By learning to self-manage pain without opioids, patients come face to face with their pain and learn that they can still live well even if pain is present. In this way, they overcome the sense of alarm that pain can generate and come to see that it doesn’t have to be avoided at all costs. They come to see that they don’t have to pay the price of shame that comes with needing to rely on opioids to get rid of pain. They overcome the fear of pain and come to see that they can live with it. They come to even see that they can live well. This empowering experience allows them to feel good about themselves again. They take back control of their lives.
Learning to self-manage chronic pain, including tapering opioids, is thus a therapy that when done under the guidance of expert healthcare providers in a chronic pain rehabilitation clinic produces improved psychological well-being: acceptance of what is, empowerment, self-confidence, self-esteem, and the ability to successfully self-manage chronic pain.

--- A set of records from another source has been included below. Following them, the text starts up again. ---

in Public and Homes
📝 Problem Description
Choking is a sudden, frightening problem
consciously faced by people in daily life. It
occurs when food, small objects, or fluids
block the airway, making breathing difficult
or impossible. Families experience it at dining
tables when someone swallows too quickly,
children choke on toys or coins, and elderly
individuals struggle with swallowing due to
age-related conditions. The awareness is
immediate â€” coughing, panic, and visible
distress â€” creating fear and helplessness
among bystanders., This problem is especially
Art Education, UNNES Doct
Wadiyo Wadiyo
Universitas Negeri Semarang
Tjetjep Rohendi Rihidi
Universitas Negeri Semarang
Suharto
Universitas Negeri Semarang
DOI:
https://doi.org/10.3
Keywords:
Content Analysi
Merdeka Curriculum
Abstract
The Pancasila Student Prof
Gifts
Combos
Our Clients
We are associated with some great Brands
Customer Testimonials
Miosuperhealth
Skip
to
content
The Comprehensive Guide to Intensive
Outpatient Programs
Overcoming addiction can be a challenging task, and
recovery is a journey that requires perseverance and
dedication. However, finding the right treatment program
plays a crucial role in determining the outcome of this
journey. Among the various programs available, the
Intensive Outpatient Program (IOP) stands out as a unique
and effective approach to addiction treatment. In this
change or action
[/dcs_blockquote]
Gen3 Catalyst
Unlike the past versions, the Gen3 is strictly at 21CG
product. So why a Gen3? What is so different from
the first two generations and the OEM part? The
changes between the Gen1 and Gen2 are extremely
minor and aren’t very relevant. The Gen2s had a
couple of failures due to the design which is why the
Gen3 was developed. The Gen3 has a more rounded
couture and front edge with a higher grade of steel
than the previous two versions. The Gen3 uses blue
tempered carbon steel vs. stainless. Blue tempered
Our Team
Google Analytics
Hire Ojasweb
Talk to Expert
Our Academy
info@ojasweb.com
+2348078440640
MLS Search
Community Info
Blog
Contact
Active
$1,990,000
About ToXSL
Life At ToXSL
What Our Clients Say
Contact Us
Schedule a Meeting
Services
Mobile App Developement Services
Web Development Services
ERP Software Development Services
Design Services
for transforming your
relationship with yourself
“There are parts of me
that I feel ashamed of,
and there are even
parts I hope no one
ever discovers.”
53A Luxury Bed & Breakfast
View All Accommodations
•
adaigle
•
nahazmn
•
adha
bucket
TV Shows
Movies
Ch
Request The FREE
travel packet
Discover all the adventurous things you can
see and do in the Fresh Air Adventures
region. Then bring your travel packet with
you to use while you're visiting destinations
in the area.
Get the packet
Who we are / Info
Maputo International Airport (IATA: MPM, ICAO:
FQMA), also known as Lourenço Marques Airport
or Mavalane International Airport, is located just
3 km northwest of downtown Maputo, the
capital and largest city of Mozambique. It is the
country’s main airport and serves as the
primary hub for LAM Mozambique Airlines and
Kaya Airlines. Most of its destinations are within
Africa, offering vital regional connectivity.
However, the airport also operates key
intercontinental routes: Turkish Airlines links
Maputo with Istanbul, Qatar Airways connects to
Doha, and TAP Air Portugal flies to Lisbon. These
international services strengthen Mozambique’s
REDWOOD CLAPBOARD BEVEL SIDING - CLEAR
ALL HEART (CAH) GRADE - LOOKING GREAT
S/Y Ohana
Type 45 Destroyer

1. Fredheim, O. M., Mahic, M., Skurtveit, S., Romundstad, P., & Bordchgrevink, P. C. (2014). Chronic pain and use of opioids: A population-based pharmacoepidemiological study from the Norwegian prescription database and Nord-Trondelag health study. Pain, 155(7), 1213-1221.
2. Toblin, R. L., Mack, K. A., Perveen, G., & Paulozzi, L. J. (2011). A population-based survey of chronic pain and its treatment with prescription drugs. Pain, 152(6), 1249-1255.